Каркнул старый раз, каркнул другой, поднялся ввысь, вперед полетел. Иду я за ним, не спотыкаюсь, о Люте думаю, накидку глажу. И на душе постепенно тепло становится. Чай, Кощей не Змей Горыныч, договориться можно.
Долго ли коротко ли, сбил я ноги, а замка все не видать, только лес кругом все выше становится.
— Погоди, ворон, — прошу я. — Дай на камень присесть, дай воды из ручья глотнуть.
Сложил ворон крылья, сел ворон на дерево, голову под крыло сунул, дремлет. Наклонился я к ручью, воды в ладони набрал, напился да умылся. Повеселел. Гляжу, на другом берегу ручья старушка стоит сухонькая, от ветра шатается. По камням я проскакал, к ней подошел, гляжу: белы глаза у нее.
— Кто ты? — слепая спрашивает.
— Златко, ветер перелетный.
— Помоги мне, Златко. Трудно мне идти, выломай мне ветку крепкую.
Подхватился я, отыскал на поляне ветку упавшую, да все еще крепкую, узловатую, принес старушке.
— Доброе у тебя сердце, Златко. А перенеси меня на тот берег, боюсь я в воду упасть.
Посадил я старушку слепую на спину, вброд пошел — не поскачешь по камням с такой-то ношей. А на середине ручья вниз глянул да обомлел: сидит у меня на спине не старушка, парень молодой, волосы ночи темнее, кожа молока белее, зубы скалит.
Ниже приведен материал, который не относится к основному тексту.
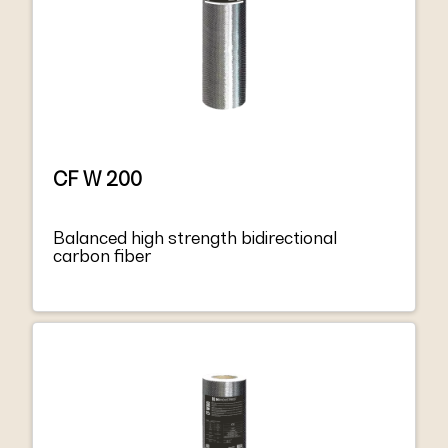
CF W 200
Balanced high strength bidirectional
carbon fiber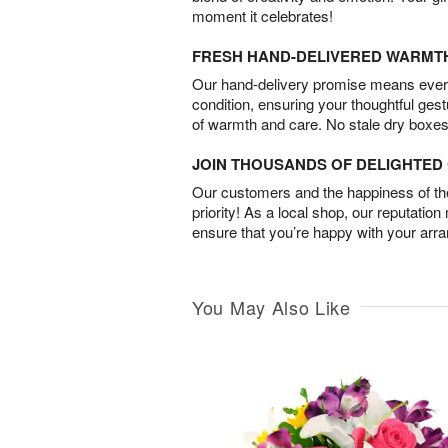
moment it celebrates!
FRESH HAND-DELIVERED WARMT
Our hand-delivery promise means every
condition, ensuring your thoughtful ges
of warmth and care. No stale dry boxes
JOIN THOUSANDS OF DELIGHTE
Our customers and the happiness of thei
priority! As a local shop, our reputation
ensure that you’re happy with your arr
You May Also Like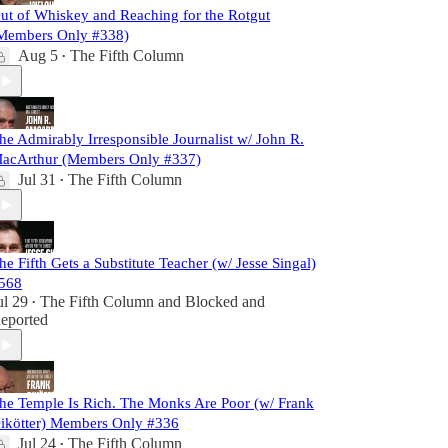
ut of Whiskey and Reaching for the Rotgut
Members Only #338)
Aug 5
The Fifth Column
•
he Admirably Irresponsible Journalist w/ John R.
acArthur (Members Only #337)
Jul 31
The Fifth Column
•
he Fifth Gets a Substitute Teacher (w/ Jesse Singal)
568
ul 29
The Fifth Column
and
Blocked and
•
eported
he Temple Is Rich. The Monks Are Poor (w/ Frank
ikötter) Members Only #336
Jul 24
The Fifth Column
•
— Что ж ты встал-то, Златко? — спрашивает меня голосом старушечьим.
Осерчал я, стряхнул ношу в воду. Сидит парень посреди ручья, смехом заливается.
— Правду мне Ворон сказал — добрый ты, Златко.
— А ты кто еще?
— А угадай, — и пуще того хохочет.
— Некогда мне с тобой шутки шутить.
— А куда ж ты торопишься-то так, Златко? Никак с Кощеем биться собрался?
Молчу я, на него не гляжу, накидку пуще глажу.
— Не зря он Бессмертным прозывается. Только за сердце твое доброе подскажу я, где смерть Кощеева хранится.
— Ни к чему мне знание это. Не убивать я пришел, договориться хотел.
— О чем договориться? — парень аж хохотать перестал, присмирел, из воды поднялся.